Segment Start: THE RECORDS

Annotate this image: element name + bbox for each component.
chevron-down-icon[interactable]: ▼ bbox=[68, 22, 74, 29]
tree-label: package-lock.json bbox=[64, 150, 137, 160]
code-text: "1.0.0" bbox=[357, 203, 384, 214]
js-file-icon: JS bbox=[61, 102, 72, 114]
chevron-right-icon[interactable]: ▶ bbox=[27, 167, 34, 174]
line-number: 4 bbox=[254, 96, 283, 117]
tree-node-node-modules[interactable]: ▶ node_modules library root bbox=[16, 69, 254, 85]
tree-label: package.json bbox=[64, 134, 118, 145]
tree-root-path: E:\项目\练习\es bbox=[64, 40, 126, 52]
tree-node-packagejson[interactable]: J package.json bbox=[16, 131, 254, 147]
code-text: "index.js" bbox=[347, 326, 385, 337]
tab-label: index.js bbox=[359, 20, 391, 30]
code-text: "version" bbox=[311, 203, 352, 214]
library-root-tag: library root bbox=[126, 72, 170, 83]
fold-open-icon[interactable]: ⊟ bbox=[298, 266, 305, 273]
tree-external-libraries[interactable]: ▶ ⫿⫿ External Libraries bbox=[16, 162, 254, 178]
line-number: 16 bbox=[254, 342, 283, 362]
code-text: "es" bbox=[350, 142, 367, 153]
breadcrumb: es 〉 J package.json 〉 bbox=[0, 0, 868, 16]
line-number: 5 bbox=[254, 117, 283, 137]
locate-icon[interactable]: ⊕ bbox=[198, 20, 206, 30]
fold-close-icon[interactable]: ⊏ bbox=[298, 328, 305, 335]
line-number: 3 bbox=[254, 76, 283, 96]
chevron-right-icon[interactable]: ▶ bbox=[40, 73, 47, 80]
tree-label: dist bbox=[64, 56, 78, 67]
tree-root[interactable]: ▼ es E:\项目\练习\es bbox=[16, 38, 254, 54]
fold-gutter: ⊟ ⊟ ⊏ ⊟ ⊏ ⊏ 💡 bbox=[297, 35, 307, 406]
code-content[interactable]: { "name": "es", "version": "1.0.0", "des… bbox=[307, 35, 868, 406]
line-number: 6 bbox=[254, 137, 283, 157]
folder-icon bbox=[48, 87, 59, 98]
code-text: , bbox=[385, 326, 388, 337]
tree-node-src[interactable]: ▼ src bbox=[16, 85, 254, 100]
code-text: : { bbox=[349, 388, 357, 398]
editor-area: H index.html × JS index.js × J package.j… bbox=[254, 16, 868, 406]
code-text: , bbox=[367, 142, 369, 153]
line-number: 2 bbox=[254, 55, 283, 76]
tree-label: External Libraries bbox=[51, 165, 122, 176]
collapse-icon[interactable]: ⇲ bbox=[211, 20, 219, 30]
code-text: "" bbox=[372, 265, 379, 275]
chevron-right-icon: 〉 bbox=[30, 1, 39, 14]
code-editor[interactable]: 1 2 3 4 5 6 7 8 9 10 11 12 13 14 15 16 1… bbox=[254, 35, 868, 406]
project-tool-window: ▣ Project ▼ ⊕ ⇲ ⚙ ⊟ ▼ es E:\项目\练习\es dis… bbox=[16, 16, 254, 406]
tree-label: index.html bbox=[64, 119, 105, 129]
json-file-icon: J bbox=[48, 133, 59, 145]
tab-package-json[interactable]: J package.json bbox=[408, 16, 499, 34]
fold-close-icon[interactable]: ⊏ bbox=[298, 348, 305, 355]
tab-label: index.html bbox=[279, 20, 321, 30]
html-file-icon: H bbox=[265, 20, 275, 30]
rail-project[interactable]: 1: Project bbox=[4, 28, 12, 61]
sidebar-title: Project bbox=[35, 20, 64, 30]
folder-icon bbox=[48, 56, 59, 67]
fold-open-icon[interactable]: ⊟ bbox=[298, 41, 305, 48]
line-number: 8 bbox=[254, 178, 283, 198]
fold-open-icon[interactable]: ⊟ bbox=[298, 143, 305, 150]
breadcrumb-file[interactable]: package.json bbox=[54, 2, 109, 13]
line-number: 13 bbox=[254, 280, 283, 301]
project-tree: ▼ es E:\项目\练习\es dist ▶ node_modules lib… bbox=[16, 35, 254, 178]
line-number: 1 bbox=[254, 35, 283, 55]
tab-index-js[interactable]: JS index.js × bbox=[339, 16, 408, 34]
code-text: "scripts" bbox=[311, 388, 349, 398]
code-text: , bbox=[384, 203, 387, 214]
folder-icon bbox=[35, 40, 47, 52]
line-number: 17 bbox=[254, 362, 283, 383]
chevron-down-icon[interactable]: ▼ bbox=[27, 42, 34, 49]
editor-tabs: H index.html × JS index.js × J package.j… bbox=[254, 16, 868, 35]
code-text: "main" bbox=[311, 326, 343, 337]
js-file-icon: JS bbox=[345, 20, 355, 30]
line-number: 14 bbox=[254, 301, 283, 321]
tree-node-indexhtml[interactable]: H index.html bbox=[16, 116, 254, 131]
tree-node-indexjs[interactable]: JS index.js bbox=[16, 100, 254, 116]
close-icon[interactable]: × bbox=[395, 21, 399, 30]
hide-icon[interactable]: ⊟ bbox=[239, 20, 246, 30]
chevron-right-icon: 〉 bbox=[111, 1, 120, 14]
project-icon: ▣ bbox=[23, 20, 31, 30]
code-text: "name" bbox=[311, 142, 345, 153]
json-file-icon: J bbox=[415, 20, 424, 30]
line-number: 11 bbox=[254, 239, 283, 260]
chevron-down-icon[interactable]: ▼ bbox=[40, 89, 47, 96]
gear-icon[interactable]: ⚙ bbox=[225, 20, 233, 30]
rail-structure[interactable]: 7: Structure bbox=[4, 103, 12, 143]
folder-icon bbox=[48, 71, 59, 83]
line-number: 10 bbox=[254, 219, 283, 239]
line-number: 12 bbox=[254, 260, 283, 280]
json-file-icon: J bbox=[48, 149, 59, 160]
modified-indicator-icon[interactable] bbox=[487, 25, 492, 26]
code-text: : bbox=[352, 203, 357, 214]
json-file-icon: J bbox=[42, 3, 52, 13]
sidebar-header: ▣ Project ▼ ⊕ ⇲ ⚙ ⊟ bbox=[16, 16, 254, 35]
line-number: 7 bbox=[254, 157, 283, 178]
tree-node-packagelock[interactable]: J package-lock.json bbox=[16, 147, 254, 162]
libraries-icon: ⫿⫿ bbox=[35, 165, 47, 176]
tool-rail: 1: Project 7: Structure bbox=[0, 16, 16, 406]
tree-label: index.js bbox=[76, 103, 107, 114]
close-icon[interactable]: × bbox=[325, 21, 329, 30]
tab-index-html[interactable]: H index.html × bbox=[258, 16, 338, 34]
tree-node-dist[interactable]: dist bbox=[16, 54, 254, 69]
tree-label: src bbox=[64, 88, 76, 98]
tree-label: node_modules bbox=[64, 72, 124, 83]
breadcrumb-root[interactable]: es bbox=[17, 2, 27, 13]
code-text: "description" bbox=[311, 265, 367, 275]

Segment End: THE RECORDS

WORK TASK:
Every line of the data should be output exactly as it was given.

RESULT OF THE TASK:
Annotate this image: element name + bbox for each component.
chevron-down-icon[interactable]: ▼ bbox=[68, 22, 74, 29]
tree-label: package-lock.json bbox=[64, 150, 137, 160]
code-text: "1.0.0" bbox=[357, 203, 384, 214]
js-file-icon: JS bbox=[61, 102, 72, 114]
chevron-right-icon[interactable]: ▶ bbox=[27, 167, 34, 174]
line-number: 4 bbox=[254, 96, 283, 117]
tree-node-node-modules[interactable]: ▶ node_modules library root bbox=[16, 69, 254, 85]
tree-label: package.json bbox=[64, 134, 118, 145]
tree-root-path: E:\项目\练习\es bbox=[64, 40, 126, 52]
tree-node-packagejson[interactable]: J package.json bbox=[16, 131, 254, 147]
code-text: "index.js" bbox=[347, 326, 385, 337]
tab-label: index.js bbox=[359, 20, 391, 30]
code-text: "version" bbox=[311, 203, 352, 214]
library-root-tag: library root bbox=[126, 72, 170, 83]
fold-open-icon[interactable]: ⊟ bbox=[298, 266, 305, 273]
tree-external-libraries[interactable]: ▶ ⫿⫿ External Libraries bbox=[16, 162, 254, 178]
line-number: 16 bbox=[254, 342, 283, 362]
code-text: "es" bbox=[350, 142, 367, 153]
breadcrumb: es 〉 J package.json 〉 bbox=[0, 0, 868, 16]
line-number: 5 bbox=[254, 117, 283, 137]
locate-icon[interactable]: ⊕ bbox=[198, 20, 206, 30]
fold-close-icon[interactable]: ⊏ bbox=[298, 328, 305, 335]
line-number: 3 bbox=[254, 76, 283, 96]
chevron-right-icon[interactable]: ▶ bbox=[40, 73, 47, 80]
tree-label: dist bbox=[64, 56, 78, 67]
tree-root[interactable]: ▼ es E:\项目\练习\es bbox=[16, 38, 254, 54]
fold-gutter: ⊟ ⊟ ⊏ ⊟ ⊏ ⊏ 💡 bbox=[297, 35, 307, 406]
code-content[interactable]: { "name": "es", "version": "1.0.0", "des… bbox=[307, 35, 868, 406]
line-number: 6 bbox=[254, 137, 283, 157]
folder-icon bbox=[48, 87, 59, 98]
code-text: , bbox=[385, 326, 388, 337]
tree-node-src[interactable]: ▼ src bbox=[16, 85, 254, 100]
code-text: : { bbox=[349, 388, 357, 398]
editor-area: H index.html × JS index.js × J package.j… bbox=[254, 16, 868, 406]
code-text: , bbox=[367, 142, 369, 153]
line-number: 2 bbox=[254, 55, 283, 76]
tree-label: External Libraries bbox=[51, 165, 122, 176]
collapse-icon[interactable]: ⇲ bbox=[211, 20, 219, 30]
code-text: "" bbox=[372, 265, 379, 275]
chevron-right-icon: 〉 bbox=[30, 1, 39, 14]
code-editor[interactable]: 1 2 3 4 5 6 7 8 9 10 11 12 13 14 15 16 1… bbox=[254, 35, 868, 406]
project-tool-window: ▣ Project ▼ ⊕ ⇲ ⚙ ⊟ ▼ es E:\项目\练习\es dis… bbox=[16, 16, 254, 406]
tree-label: index.html bbox=[64, 119, 105, 129]
json-file-icon: J bbox=[48, 133, 59, 145]
tab-package-json[interactable]: J package.json bbox=[408, 16, 499, 34]
fold-close-icon[interactable]: ⊏ bbox=[298, 348, 305, 355]
tab-label: index.html bbox=[279, 20, 321, 30]
html-file-icon: H bbox=[265, 20, 275, 30]
rail-project[interactable]: 1: Project bbox=[4, 28, 12, 61]
sidebar-title: Project bbox=[35, 20, 64, 30]
folder-icon bbox=[48, 56, 59, 67]
fold-open-icon[interactable]: ⊟ bbox=[298, 41, 305, 48]
line-number: 8 bbox=[254, 178, 283, 198]
fold-open-icon[interactable]: ⊟ bbox=[298, 143, 305, 150]
breadcrumb-file[interactable]: package.json bbox=[54, 2, 109, 13]
line-number: 13 bbox=[254, 280, 283, 301]
project-tree: ▼ es E:\项目\练习\es dist ▶ node_modules lib… bbox=[16, 35, 254, 178]
line-number: 1 bbox=[254, 35, 283, 55]
tab-index-js[interactable]: JS index.js × bbox=[339, 16, 408, 34]
code-text: "scripts" bbox=[311, 388, 349, 398]
code-text: , bbox=[384, 203, 387, 214]
folder-icon bbox=[35, 40, 47, 52]
line-number: 17 bbox=[254, 362, 283, 383]
chevron-down-icon[interactable]: ▼ bbox=[27, 42, 34, 49]
editor-tabs: H index.html × JS index.js × J package.j… bbox=[254, 16, 868, 35]
code-text: "main" bbox=[311, 326, 343, 337]
js-file-icon: JS bbox=[345, 20, 355, 30]
line-number: 14 bbox=[254, 301, 283, 321]
tree-node-indexhtml[interactable]: H index.html bbox=[16, 116, 254, 131]
tree-node-indexjs[interactable]: JS index.js bbox=[16, 100, 254, 116]
close-icon[interactable]: × bbox=[395, 21, 399, 30]
hide-icon[interactable]: ⊟ bbox=[239, 20, 246, 30]
chevron-right-icon: 〉 bbox=[111, 1, 120, 14]
project-icon: ▣ bbox=[23, 20, 31, 30]
code-text: "name" bbox=[311, 142, 345, 153]
json-file-icon: J bbox=[415, 20, 424, 30]
line-number: 11 bbox=[254, 239, 283, 260]
chevron-down-icon[interactable]: ▼ bbox=[40, 89, 47, 96]
gear-icon[interactable]: ⚙ bbox=[225, 20, 233, 30]
rail-structure[interactable]: 7: Structure bbox=[4, 103, 12, 143]
folder-icon bbox=[48, 71, 59, 83]
line-number: 10 bbox=[254, 219, 283, 239]
line-number: 12 bbox=[254, 260, 283, 280]
json-file-icon: J bbox=[48, 149, 59, 160]
modified-indicator-icon[interactable] bbox=[487, 25, 492, 26]
code-text: : bbox=[352, 203, 357, 214]
json-file-icon: J bbox=[42, 3, 52, 13]
sidebar-header: ▣ Project ▼ ⊕ ⇲ ⚙ ⊟ bbox=[16, 16, 254, 35]
line-number: 7 bbox=[254, 157, 283, 178]
tree-node-packagelock[interactable]: J package-lock.json bbox=[16, 147, 254, 162]
libraries-icon: ⫿⫿ bbox=[35, 165, 47, 176]
tool-rail: 1: Project 7: Structure bbox=[0, 16, 16, 406]
tree-label: index.js bbox=[76, 103, 107, 114]
close-icon[interactable]: × bbox=[325, 21, 329, 30]
tab-index-html[interactable]: H index.html × bbox=[258, 16, 338, 34]
tree-node-dist[interactable]: dist bbox=[16, 54, 254, 69]
tree-label: src bbox=[64, 88, 76, 98]
tree-label: node_modules bbox=[64, 72, 124, 83]
breadcrumb-root[interactable]: es bbox=[17, 2, 27, 13]
code-text: "description" bbox=[311, 265, 367, 275]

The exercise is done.